Mr. P v. W. Hartford Bd. of Educ.
885 F.3d 735
2d Cir.2018Background
- M.P., a high‑functioning student later diagnosed with ASD/Asperger’s, processing disorder, and psychotic disorder, began showing severe anxiety, suicidal/homicidal ideation, and school refusal during sophomore year at Hall High School.
- The District provided Section 504 accommodations in Jan 2012 and homebound tutoring after M.P. stopped attending school; parents referred for special education in March 2012.
- The PPT evaluated M.P. (psychological testing and psychiatric consult) and found him eligible for special education under Emotional Disturbance on June 11, 2012; he was placed in STRIVE for junior and senior years and graduated on time.
- Parents sought two years of compensatory education at a private program (Options) and challenged the District’s proposed post‑secondary placement (ACHIEVE); they requested a due process hearing in March 2014.
- After a seven‑day hearing the IHO found the District provided a FAPE from March 24, 2012 through June 2014 but required the District to provide private transportation for ACHIEVE until M.P. was acclimated; the district court affirmed, and the Second Circuit affirmed.
Issues
| Issue | Plaintiff's Argument | Defendant's Argument | Held |
|---|---|---|---|
| Child Find / prompt identification | Parents: District delayed identifying/evaluating M.P. for special education after signs of disability, violating Child Find | District: acted with reasonable expedition given recent onset, monitoring, 504 accommodations, and parents’ withholding of records | Held: No Child Find violation; District reasonably monitored and began evaluation once indicators persisted, finding eligibility within a reasonable period |
| Adequacy of District evaluation | Parents: District’s evaluation was incomplete—failed to assess ASD/academic writing weaknesses | District: evaluation targeted suspected Emotional Disturbance (psych eval + psych consult) and was appropriate for identified concerns | Held: Evaluation was sufficiently thorough for suspected disability; no adverse educational impact shown |
| Procedural violations (tutoring, IEP drafting, attendance of regular ed teacher, delay in providing IEP, paraprofessional info) | Parents: multiple procedural defects cumulatively denied meaningful participation and educational benefit | District: procedural lapses were minor, did not affect substance of services or parents’ participation; many issues were corrected or harmless | Held: Some procedural violations existed (inconsistent homebound tutoring, imperfect IEP docs, delay providing May 22 IEP) but none denied FAPE or meaningful parental participation, even cumulatively |
| Substantive adequacy of IEPs / FAPE (including proposed ACHIEVE placement) | Parents: Programs (including proposed ACHIEVE) were inadequate; Options was required; STRIVE/ACHIEVE insufficiently individualized or supervised | District: STRIVE produced substantial academic/behavioral progress; ACHIEVE (with transportation modification) was reasonably calculated to enable progress under Endrew F. standard | Held: Programs, including STRIVE and modified ACHIEVE, provided a FAPE. District met Endrew F.’s “progress appropriate in light of the child’s circumstances” standard |
Key Cases Cited
- Bd. of Educ. v.

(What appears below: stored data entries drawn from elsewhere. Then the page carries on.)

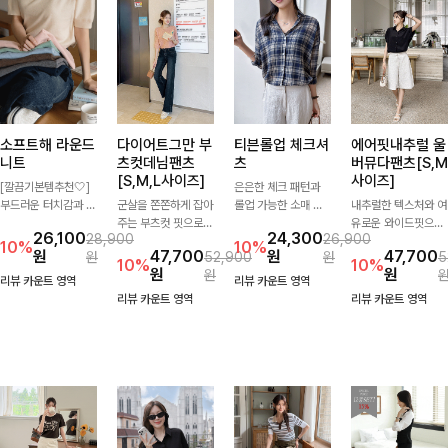
소프트해 라운드
다이어트그만 부
티븐롤업 체크셔
에어핏내추럴 울
니트
츠컷데님팬츠
츠
버뮤다팬츠[S,M
[S,M,L사이즈]
사이즈]
[깔끔기본템추천🤍]
은은한 체크 패턴과
부드러운 터치감과 군
군살을 쫀쫀하게 잡아
롤업 가능한 소매 디
내추럴한 텍스처와 여
더더기 없는 디자인으
주는 부츠컷 핏으로
테일로 다양한 분위기
유로운 와이드핏으로
26,100
24,300
28,900
26,900
로 매일 손이 가는 자
다리 라인을 이쁘고
를 연출하실 수 있어
군살은 자연스럽게 커
10%
10%
원
47,700
원
47,700
원
52,900
원
5
체제작 니트입니다.
깔끔하게 만들어주고
요🌿 차르르 흐르는
버해드리는 버뮤다 팬
10%
10%
원
원
원
자연스럽게 떨어지는
진청 색감으로 더욱
가벼운 소재와 여유로
츠 🤍 깔끔한 허리 디
리뷰 카운트 영역
리뷰 카운트 영역
여유핏과 깔끔한 라운
슬림해보이는 효과를
운 핏으로 단독은 물
테일과 편안한 착용감
리뷰 카운트 영역
리뷰 카운트 영역
드넥으로 단독은 물론
주는 데님팬츠!
론 아우터처럼 툭 걸
으로 데일리부터 출근
이너로도 활용하기 좋
쳐도 멋스러운 데일리
룩까지 산뜻하게 즐기
아요.
셔츠입니다
기 좋은 팬츠예요!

Rowley, 458 U.S. 176 (establishes IDEA’s baseline: IEP must be reasonably calculated to confer educational benefit)
- Endrew F. v. Douglas Cty. Sch. Dist. RE‑1, 137 S. Ct. 988 (2017) (IEP must be reasonably calculated to enable progress appropriate in light of the child’s circumstances)
- Walczak v. Fla. Union Free Sch. Dist., 142 F.3d 119 (2d Cir. 1998) (IEP must afford more than trivial advancement; use of objective measures in evaluating progress)
- Schaffer ex rel. Schaffer v. Weast, 546 U.S. 49 (burden‑of‑proof principles in IDEA proceedings)
- R.E. v. N.Y.C. Dep’t of Educ., 694 F.3d 167 (2d Cir. 2012) (cumulative procedural violations may deny FAPE)
- M.W. ex rel. S.W. v. N.Y.C. Dep’t of Educ., 725 F.3d 131 (2d Cir. 2013) (standard of appellate review in IDEA summary‑judgment appeals)
- A.M. v. N.Y.C. Dep’t of Educ., 845 F.3d 523 (2d Cir. 2017) (procedural violations must affect substance or parental participation to warrant relief)
- Gagliardo v. Arlington Cent. Sch. Dist., 489 F.3d 105 (2d Cir. 2007) (due weight to administrative proceedings)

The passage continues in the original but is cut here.